We can’t just tell kids we care about their well-being — we have to show it.
Kids don’t have time to just be kids anymore. So, I’ve decided I’m making time. That’s why I’m letting my daughters ditch school for the days leading up to Thanksgiving this year. Not because we’ve got some exciting trip planned or because we’ve got family in town, but simply because they’re exhausted and overwhelmed. They need a break, so I’m giving them one.
I never thought I’d be the kind of parent who deploys mental health days. In years past, when my kids told me they didn’t feel well, I did what my own mother, a school teacher, did when I was growing up: I checked for telltale physical signs they were actually sick; snotty noses, glossy eyes, a fever. If they seemed physically fine, I’d give them a little pep talk and send them on their way.
But this year, I’ve stopped doing that. I’ve realized when my kids tell me they “don’t feel good,” they mean it — just not in the way I thought they did. They’re sick and they’re tired of the dizzying pace of their school days. As parents and educators, it’s well past time we started listening to them.
Over the past decade, the rate of depression and anxiety has doubled in youths ages 12–17. Suicide is now the second leading cause of death among teens. Pediatricians are resorting to writing prescriptions for play! Kids are telling us that they are stressed and burned out. And our response? Longer school days, accelerated classes at younger ages, more specialized extracurricular involvement, and less free and down time.
The other night, Avery and Norah bemoaned their upcoming advisory class, a homeroom-type class where they regroup every day to work on assignments. Advisory is periodically designated as “social-emotional learning” time, which my girls abhor. During this time, kids watch videos and PowerPoint presentations on subjects such as self-care and how to be a good friend. But, if kids don’t actually have the time to get enough sleep or foster relationships, how will a video on taking care of themselves or developing friendships make any difference?
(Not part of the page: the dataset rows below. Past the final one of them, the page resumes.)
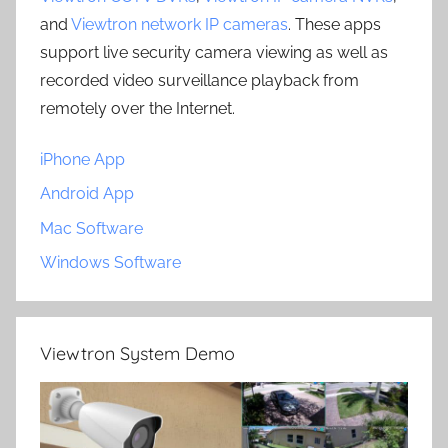
and
Viewtron network IP cameras
. These apps
support live security camera viewing as well as
recorded video surveillance playback from
remotely over the Internet.
iPhone App
Android App
Mac Software
Windows Software
Viewtron System Demo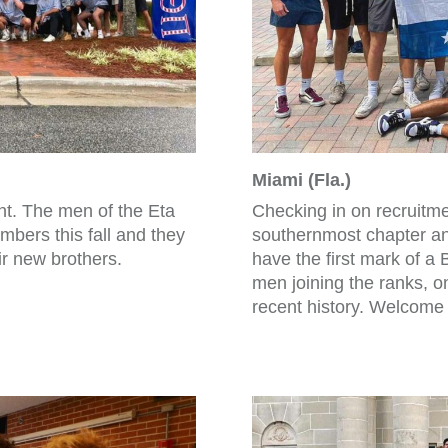
Miami (Fla.)
int. The men of the Eta
Checking in on recruitmen
bers this fall and they
southernmost chapter a
ir new brothers.
have the first mark of a
men joining the ranks, one
recent history. Welcome 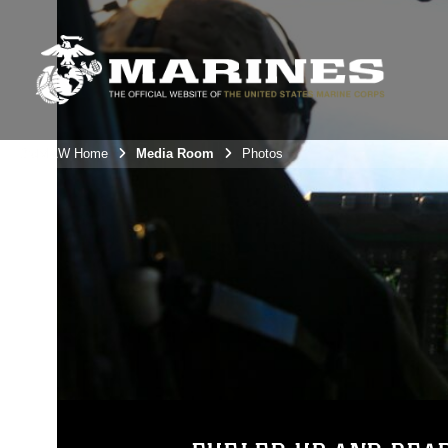
3rdMAW Home
Media Room
Photos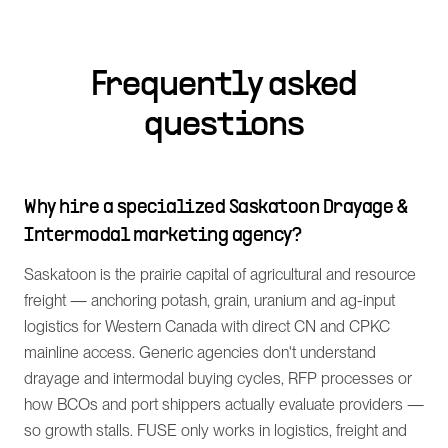
Frequently asked
questions
Why hire a specialized Saskatoon Drayage &
Intermodal marketing agency?
Saskatoon is the prairie capital of agricultural and resource
freight — anchoring potash, grain, uranium and ag-input
logistics for Western Canada with direct CN and CPKC
mainline access. Generic agencies don't understand
drayage and intermodal buying cycles, RFP processes or
how BCOs and port shippers actually evaluate providers —
so growth stalls. FUSE only works in logistics, freight and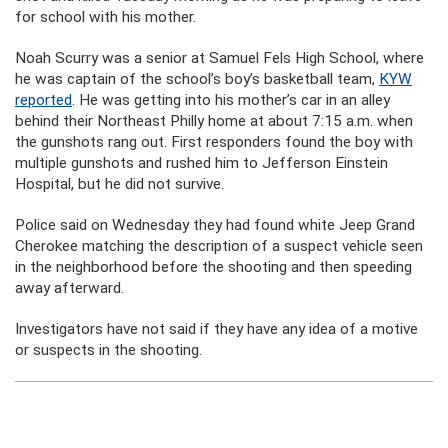
for school with his mother.
Noah Scurry was a senior at Samuel Fels High School, where
he was captain of the school’s boy’s basketball team,
KYW
reported
. He was getting into his mother’s car in an alley
behind their Northeast Philly home at about 7:15 a.m. when
the gunshots rang out. First responders found the boy with
multiple gunshots and rushed him to Jefferson Einstein
Hospital, but he did not survive.
Police said on Wednesday they had found white Jeep Grand
Cherokee matching the description of a suspect vehicle seen
in the neighborhood before the shooting and then speeding
away afterward.
Investigators have not said if they have any idea of a motive
or suspects in the shooting.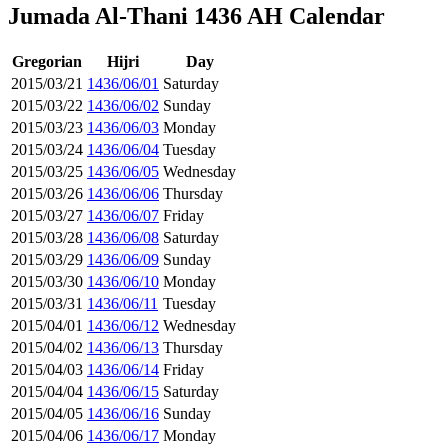
Jumada Al-Thani 1436 AH Calendar
Gregorian
Hijri
Day
2015/03/21
1436/06/01
Saturday
2015/03/22
1436/06/02
Sunday
2015/03/23
1436/06/03
Monday
2015/03/24
1436/06/04
Tuesday
2015/03/25
1436/06/05
Wednesday
2015/03/26
1436/06/06
Thursday
2015/03/27
1436/06/07
Friday
2015/03/28
1436/06/08
Saturday
2015/03/29
1436/06/09
Sunday
2015/03/30
1436/06/10
Monday
2015/03/31
1436/06/11
Tuesday
2015/04/01
1436/06/12
Wednesday
2015/04/02
1436/06/13
Thursday
2015/04/03
1436/06/14
Friday
2015/04/04
1436/06/15
Saturday
2015/04/05
1436/06/16
Sunday
2015/04/06
1436/06/17
Monday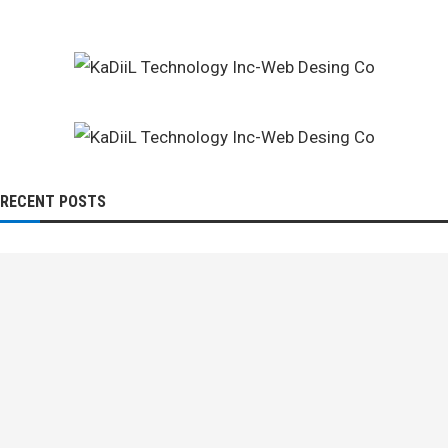
RECENT POSTS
This past spring, three teens in our neighborhood died by overdose and suicide. In response, area residents canvassed neighboring communities with yard signs that read “You matter” and “You are not alone.” It was deeply moving, but I fear it’s not enough. We can’t just tell kids we care about their well-being — we have to show it.
As parents, it can be daunting and anxiety-inducing to consider all the ways our kids are in crisis. It can feel impossible to determine how to fight back against a culture that celebrates constant achievement and involvement. But in my house, we’ll start with a week spent sleeping in, baking cookies, reading books (for fun) and going to the movies — and we’ll go from there.